__getattr__ and __setattr__ troubles

François Pinard pinard at iro.umontreal.ca
Wed Jun 7 11:50:37 EDT 2000


Michael Hudson <mwh21 at cam.ac.uk> writes:

> [...] Then the code in ceval.c calls [...]
> Does that help?

It might help understanding the internals if I ever dive in them, yes.
So I'm saving your letter for later study.  And might reply in a few
years, maybe!  Not so long ago, I replied to a letter Guido sent maybe
ten years ago, and sleeping here since.  The conversation merely resumed! :-)

> > > Overriding __getattr__ is good for "oo, ain't that cool" value,
> > > but it is probably best to try to avoid it - if you need it, fine,
> > > but consider alternatives first.

> > [...] implementing __getattr__ is part of an intermediary cleanup, before
> > attempting to move further, so to simplify code all over and gain better
> > maintainability.  [...]

> Fair enough.

And since then, yet another cleanup got rid of __getattr__. :-)

> > P.S. - I hope that Guido will do his best so future Python stays legible.

> Out of curiosity, here do you mean Python source, or the C source of
> Python?  Both are almost uniquely readable, but which did you mean?

Python, the language.  If Python get modified so people may start randomly
casing a single identifier, for example, Python will become less legible.
If Python stops requiring the `:' within compound constructs to announce an
increase in indentation, Python might become less legible.  And such things.

Of course, I'm a proponent of legibility, everywhere.  My C code is
considered legible by those having worked with it, and I hope Guido tries
to write legible C as well.  I did try my best to be legible in Perl like
for everything else, but failed to satisfy myself for big Perl projects.
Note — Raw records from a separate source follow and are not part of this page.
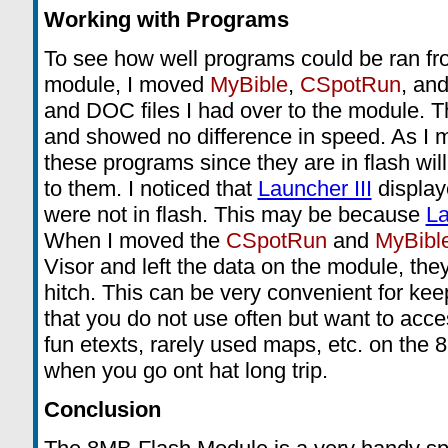
Working with Programs
To see how well programs could be ran f
module, I moved
MyBible
,
CSpotRun
, and
and DOC files I had over to the module. T
and showed no difference in speed. As I m
these programs since they are in flash wil
to them. I noticed that
Launcher III
display
were not in flash. This may be because
La
When I moved the
CSpotRun
and
MyBibl
Visor and left the data on the module, the
hitch. This can be very convenient for ke
that you do not use often but want to acces
fun etexts, rarely used maps, etc. on the 
when you go ont hat long trip.
Conclusion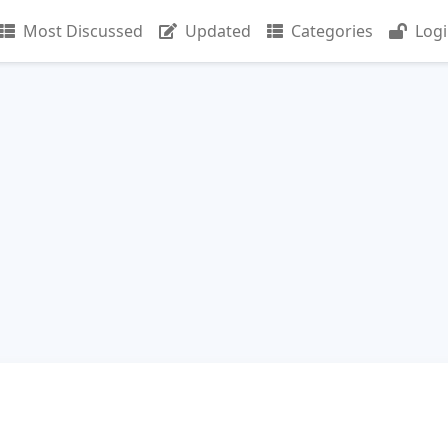
Most Discussed
Updated
Categories
Log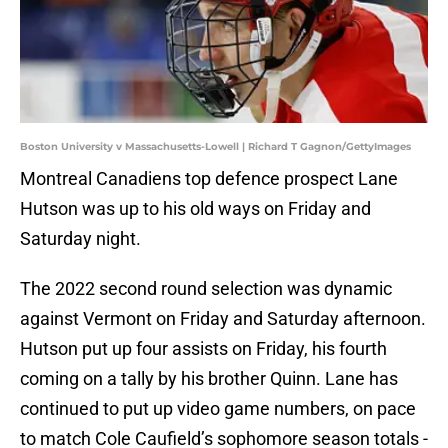
Boston University v Massachusetts-Lowell | Richard T Gagnon/GettyImages
Montreal Canadiens top defence prospect Lane
Hutson was up to his old ways on Friday and
Saturday night.
The 2022 second round selection was dynamic
against Vermont on Friday and Saturday afternoon.
Hutson put up four assists on Friday, his fourth
coming on a tally by his brother Quinn. Lane has
continued to put up video game numbers, on pace
to match Cole Caufield’s sophomore season totals -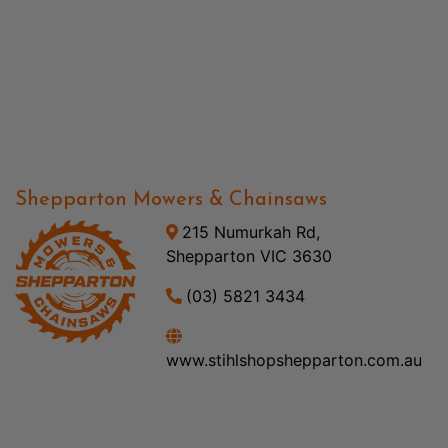
Shepparton Mowers & Chainsaws
215 Numurkah Rd,
Shepparton VIC 3630
(03) 5821 3434
www.stihlshopshepparton.com.au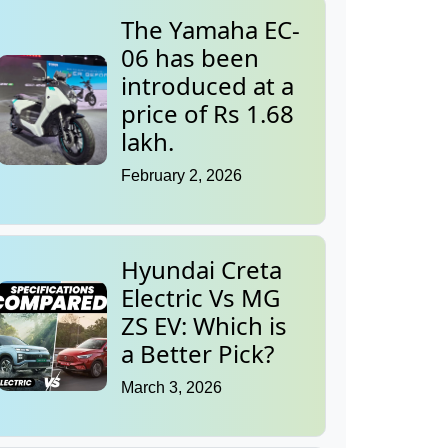
The Yamaha EC-
06 has been
introduced at a
price of Rs 1.68
lakh.
February 2, 2026
Hyundai Creta
Electric Vs MG
ZS EV: Which is
a Better Pick?
March 3, 2026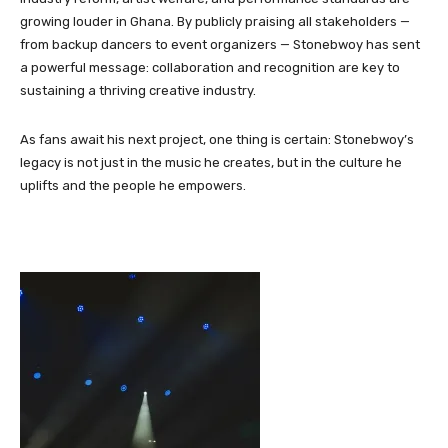
growing louder in Ghana. By publicly praising all stakeholders —
from backup dancers to event organizers — Stonebwoy has sent
a powerful message: collaboration and recognition are key to
sustaining a thriving creative industry.
As fans await his next project, one thing is certain: Stonebwoy’s
legacy is not just in the music he creates, but in the culture he
uplifts and the people he empowers.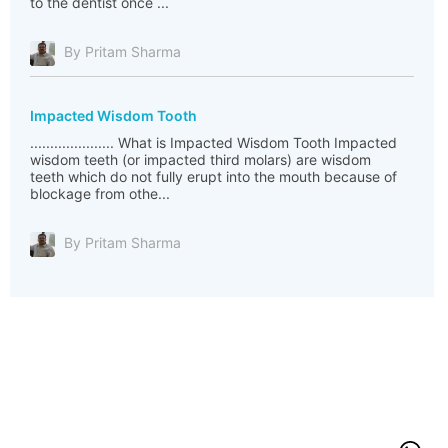
to the dentist once ...
By Pritam Sharma
Impacted Wisdom Tooth
..................... What is Impacted Wisdom Tooth Impacted
wisdom teeth (or impacted third molars) are wisdom
teeth which do not fully erupt into the mouth because of
blockage from othe...
By Pritam Sharma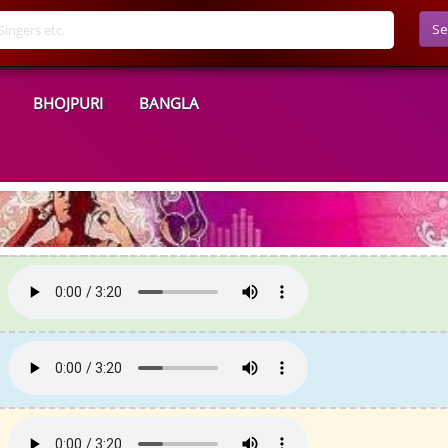
Se
BHOJPURI
BANGLA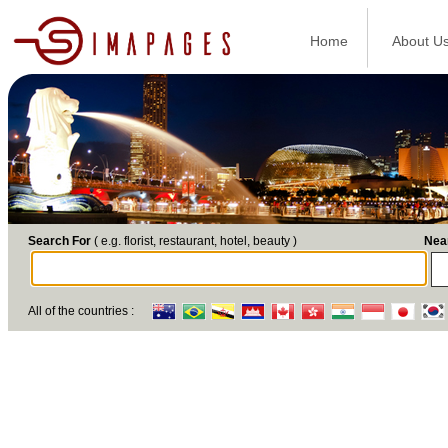
Home
About U
Search For
( e.g. florist, restaurant, hotel, beauty )
Nea
All of the countries :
P.S. - Despite my poor knowledge of English, I also try to be legible while
writing messages.  You might be amused to know that I'm anal enough to
rewrite sentences parts and change words many times, until the paragraphs
fill more nicely.  You might observe that many of my paragraphs roughly
look like rectangles.  Two spaces after a sentence end, in a message,
increase legibility.  So is ragged right with fixed width fonts, rather
the simultaneous left-right justification.  I care a lot about legibility.